Привычные рифмы и размеры стали восприниматься как нечто архаическое, они никому не интересны. Но разве в силлабо-тонике всё исчерпано? Разве русская поэзия всё сказала? Кушнер — пережиток, а Бродский довольно скучен? В живописи вот произошёл некий отказ от фигуративности и эти эксперименты давали развитие, но когда вдруг обнаружилось, что многие художники разучились рисовать, это стало уже трагично. Мне кажется, в поэзии произошло примерно то же самое. Я понимаю, когда отказ от чего-то осознанный и взамен предлагается другая палитра. Но когда в поэзии нет элементарных навыков, а написанное выдаётся за современное и эпатажное, это большая проблема.

— И что с этим делать?

— То же, что делали поэты во все времена и эпохи, — писать стихи, которые задевают сердца и сознание читателей. И важнее всего — найти того, кто ощущает твоё слово, как своё, это будет незаменимым и для поэта, и для читателя.

— А нужен ли поэту наставник?

— Мне повезло, обучаясь в МГУ, я попал в знаменитую поэтическую студию Игоря Волгина. Молодому поэту нужна профессиональная критика. Нам на орехи доставалось, порой безжалостно, жёстко, но это помогало воспитать вкус, понять отношение к предшественникам, определить, в какой поэтической струе ты оказался. А ещё нужна аудитория, которой ты читаешь и благодаря которой чувствуешь своё слово, что тоже в студии было. Игорь Леонидович столько шишек себе набил за то, что приводил диссиденствующих или запрещённых. И пусть он не учил писать, но найти себя помогала атмосфера.

Андрей Вознесенский: собирал стадионы, оставаясь при этом чистым и наивным

Роман души

— Вы можете назвать «Поиск адресата» новым этапом в своей поэтической жизни?

— Хочется думать, что это так по нескольким причинам. Во-первых, это самая структурированная из моих книг. Писал стихи лет восемь, а когда взглянул на этот материал, то увидел, что есть какие-то сквозные темы, совпадения настроений разновременных, определённых мотивов. И попытался структурировать. По сути, это квази- метароман в стихах, роман души с окружающим миром. Я постарался подать стихи не разрозненным собранием, а сложить их так, чтобы это вело к попытке ответов — из чего стих рождается и почему даруется.
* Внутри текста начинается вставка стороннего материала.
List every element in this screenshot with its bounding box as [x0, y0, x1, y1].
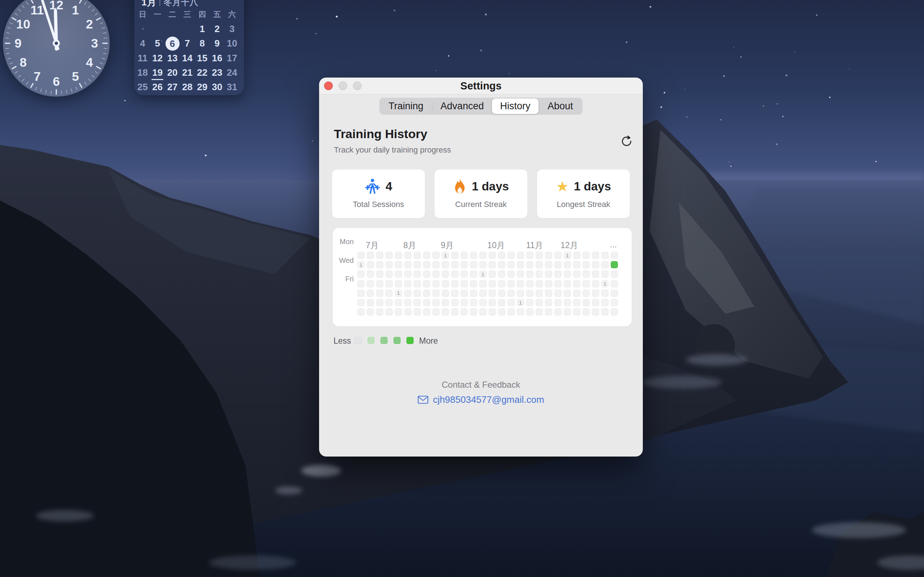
heatmap-cell: 1	[442, 252, 449, 259]
calendar-day: 10	[225, 37, 239, 50]
heatmap-month-label: 8月	[403, 240, 416, 251]
heatmap-cell	[489, 299, 496, 306]
star	[777, 103, 777, 104]
refresh-button[interactable]	[620, 134, 633, 148]
heatmap-cell	[442, 308, 449, 316]
contact-heading: Contact & Feedback	[319, 380, 643, 390]
heatmap-cell	[479, 299, 486, 306]
heatmap-cell	[460, 271, 468, 278]
heatmap-cell: 1	[395, 290, 402, 297]
heatmap-cell	[395, 280, 402, 287]
calendar-lunar-label: 冬月十八	[163, 0, 198, 8]
heatmap-cell	[507, 280, 515, 287]
first-of-month-badge: 1	[397, 290, 400, 296]
clock-tick	[66, 90, 67, 93]
legend-less-label: Less	[333, 336, 351, 346]
analog-clock-face: 123456789101112	[3, 0, 110, 97]
heatmap-cell	[451, 299, 459, 306]
star	[686, 116, 687, 117]
heatmap-cell	[573, 271, 580, 278]
calendar-day-selected: 6	[165, 36, 179, 50]
clock-tick	[8, 27, 11, 28]
heatmap-cell	[517, 280, 524, 287]
tab-about[interactable]: About	[538, 98, 582, 114]
heatmap-cell	[611, 271, 618, 278]
heatmap-cell	[404, 261, 412, 268]
heatmap-cell	[489, 271, 496, 278]
heatmap-cell	[386, 299, 393, 306]
clock-tick	[80, 84, 82, 87]
minimize-button[interactable]	[339, 82, 347, 90]
heatmap-cell	[395, 299, 402, 306]
heatmap-cell	[451, 271, 459, 278]
heatmap-cell	[404, 271, 412, 278]
heatmap-cell	[395, 252, 402, 259]
tab-advanced[interactable]: Advanced	[432, 98, 492, 114]
stat-card-current-streak: 1 days Current Streak	[435, 169, 527, 218]
clock-tick	[100, 63, 103, 64]
heatmap-cell	[564, 280, 571, 287]
clock-tick	[6, 33, 10, 34]
heatmap-cell	[414, 261, 421, 268]
first-of-month-badge: 1	[604, 280, 606, 287]
strength-training-icon	[365, 178, 380, 195]
clock-tick	[104, 38, 107, 38]
heatmap-cell	[507, 252, 515, 259]
clock-tick	[8, 58, 11, 59]
email-link[interactable]: cjh985034577@gmail.com	[319, 393, 643, 406]
heatmap-cell	[479, 290, 486, 297]
flame-icon	[453, 178, 467, 195]
heatmap-cell	[442, 261, 449, 268]
heatmap-cell	[601, 252, 609, 259]
heatmap-cell	[470, 252, 477, 259]
window-titlebar[interactable]: Settings	[319, 77, 643, 95]
heatmap-cell	[432, 252, 439, 259]
calendar-weekday-header: 五	[210, 8, 225, 21]
tab-training[interactable]: Training	[380, 98, 432, 114]
heatmap-cell	[545, 280, 552, 287]
heatmap-cell	[507, 308, 515, 316]
heatmap-cell	[601, 299, 609, 306]
star	[315, 33, 317, 34]
heatmap-cell	[526, 271, 533, 278]
star	[849, 69, 850, 69]
star	[795, 52, 795, 52]
zoom-button[interactable]	[353, 82, 362, 90]
calendar-day: 7	[180, 37, 195, 50]
heatmap-cell	[414, 290, 421, 297]
first-of-month-badge: 1	[444, 253, 447, 259]
clock-tick	[10, 23, 12, 24]
tab-history[interactable]: History	[492, 98, 539, 114]
first-of-month-badge: 1	[566, 253, 569, 259]
heatmap-cell	[498, 252, 505, 259]
calendar-day: 12	[150, 52, 165, 64]
calendar-day-underline	[152, 79, 163, 81]
heatmap-cell	[423, 252, 430, 259]
star	[485, 13, 486, 15]
heatmap-cell	[498, 308, 505, 316]
heatmap-cell	[489, 252, 496, 259]
legend-level-0	[354, 337, 362, 344]
heatmap-cell	[583, 290, 590, 297]
calendar-day: 2	[210, 23, 225, 35]
calendar-day: 4	[135, 37, 150, 50]
heatmap-cell	[526, 299, 533, 306]
heatmap-cell	[386, 261, 393, 268]
clock-widget[interactable]: 123456789101112	[3, 0, 110, 97]
clock-tick	[97, 18, 100, 20]
calendar-day: 25	[135, 81, 150, 93]
calendar-day: 31	[225, 81, 239, 93]
heatmap-cell	[367, 299, 374, 306]
close-button[interactable]	[324, 82, 333, 90]
heatmap-cell	[564, 261, 571, 268]
clock-number: 2	[86, 17, 93, 31]
calendar-widget[interactable]: 1月 冬月十八 日一二三四五六1234567891011121314151617…	[134, 0, 244, 95]
heatmap-cell	[386, 290, 393, 297]
star	[729, 161, 730, 163]
clock-tick	[6, 48, 9, 49]
envelope-icon	[418, 396, 428, 404]
heatmap-month-label: 10月	[487, 240, 505, 251]
star	[664, 92, 666, 94]
clock-tick	[18, 10, 21, 11]
calendar-month-label: 1月	[142, 0, 156, 9]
Вот раздел «Предметы и сюжеты». Казалось, со времён акмеизма и после Кушнера нового не изобрести. Но для меня важно, что предметный мир и рождаемый им ассоциативный ряд у каждого свой, своя цепочка связи предмета с сознанием и душой у каждого человека, но в чём-то мы все здесь похожи. Какая-то царапина или отбитая ручка чашки — уже сюжет, который возвращает нас в какие-то воспоминания.

Или раздел «Маршрутом сквозняков». Вы открываете форточку где-то на даче, в отеле, на море или в горах — и к вам врывается совсем иной мир — вечности. И вы просквожены этим пространством, временем. И следом глава «Перемещение лиц» — этот раздел переплетается в моём понимании с ещё одним любимым делом — фотографией. Ты — перемещённое лицо, т.е. чужой, но осваиваешь мир, который в чём-то становится твоим, и в то же время острее адресуешься к тому, что оставил. И ещё открываешь в себе нечто новое в непривычном месте.

Здесь есть раздел «Приснившийся роман» — это стихи о любви. Но любовь всегда что-то настолько же придуманное, насколько происходящее в реальности. Вы всегда додумываете, допридумываете предмет своей страсти, любви, чувства, поэтому любовный роман — он как будто приснившийся.

Для меня важными были и какие-то географические пространства — очень чёткие, даже автобиографичные. Поэтому появился раздел «КОМПРОС и ВТОРЧЕРМЕТ». ВТОРЧЕРМЕТ — район в Екатеринбурге, а КОМПРОС — Комсомольский проспект в Перми, где я родился. И эти координатные вещи привязаны к конкретным людям, друзьям, ощущениям молодости. Вот такого рода стихи и попали сюда.

Далее раздел «Фотография рядом была…» — об упущенном шансе, о несделанном шаге. У меня был товарищ, замечательный фотограф. И вот иногда показываешь ему снимок, а он говорит: «Ну, что же ты на шаг не сместился? Фотография рядом была». И это метафора всей нашей жизни, где часто мы в одном шаге от главного, но не сделали этот. Почему? Есть в книге очень для меня тяжёлые, но значимые страницы в разделе «Научитесь жить без меня». Это и об ушедших родителях, и о мире, который хочется оставить детям. Есть и другие разделы — все их я попытался увязать в цепочку, и, каким-то образом закольцевав, сделать книгой.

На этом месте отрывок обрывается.